In central New York we have experienced 50+ degree (F) weather for the first time in months. With the warmer weather has come the melting of a fair amount of snow which accumulated through the winter. Winter temperatures rarely reaching above freezing up here resulting in little melting of snow through the season, so it’s all occurring now. Coupled with spring rains and storms, flood watches and warnings have been issued here and in other locations around the nation. If you haven’t already, now is the time to prepare for flooding!
Aside from the measures that homeowners, business owners, and facility managers can take (sump pumps, doorway dams, sand bags, and flood barriers), jurisdictions need to be prepared for the impacts of flooding. If electronic gauges don’t exist in your streams and rivers, be sure to have someone periodically measure and report their depth and progression toward flood stages. Ensure that culverts are clean and open for the flow of water, and have personnel, equipment, signage, and barriers ready to deploy to address trouble spots and close roads.
Ironically, water and wastewater systems have a significant vulnerability to flooding. The EPA has issued Flood Resilience: A Basic Guide for Water and Wastewater Utilities that includes worksheets, videos, and flood maps to guide water and wastewater system operators through identifying their flood risk and vulnerability and mitigation options available to them. Along with that effort, they have issued a Flooding Incident Action Checklist.

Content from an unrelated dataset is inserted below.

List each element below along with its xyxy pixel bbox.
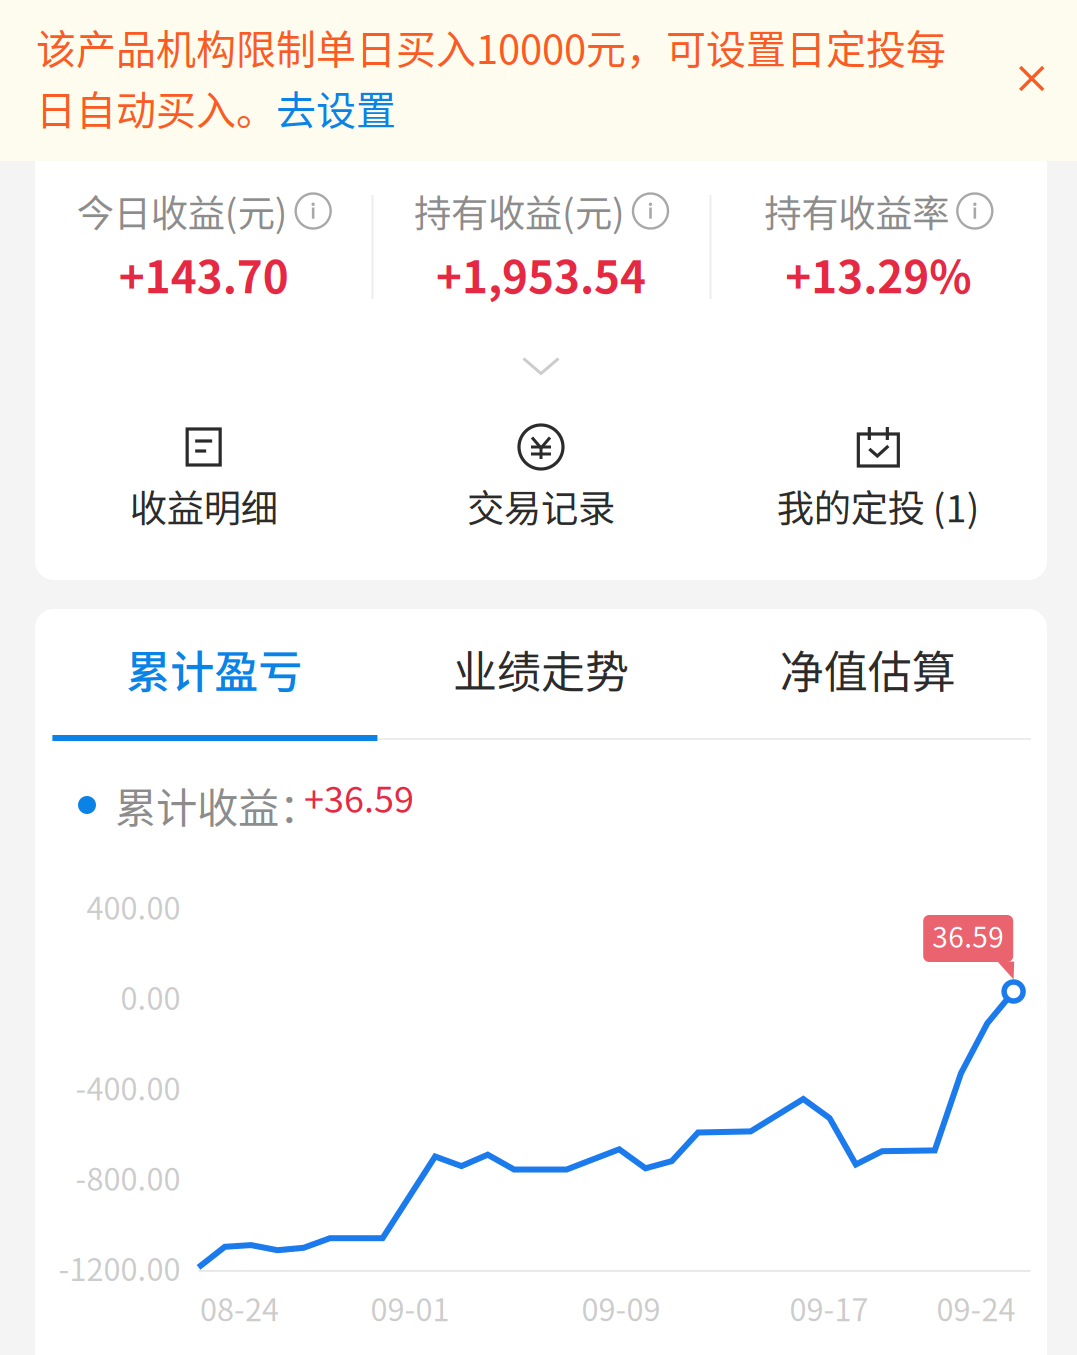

Most importantly, make sure that flood awareness is not a unilateral effort. Involve emergency managers, elected officials, and first response organizations. Review plans, policies, and procedures and ensure they are up to date. Consider related actions, such as notification and warning, evacuation, and flood fighting measures. Preemptive messaging to property owners/residents and business owners to help them be aware and prepared for flooding is also crucial; and make sure everyone knows how to receive local weather alerts so they are aware of any imminent flooding dangers.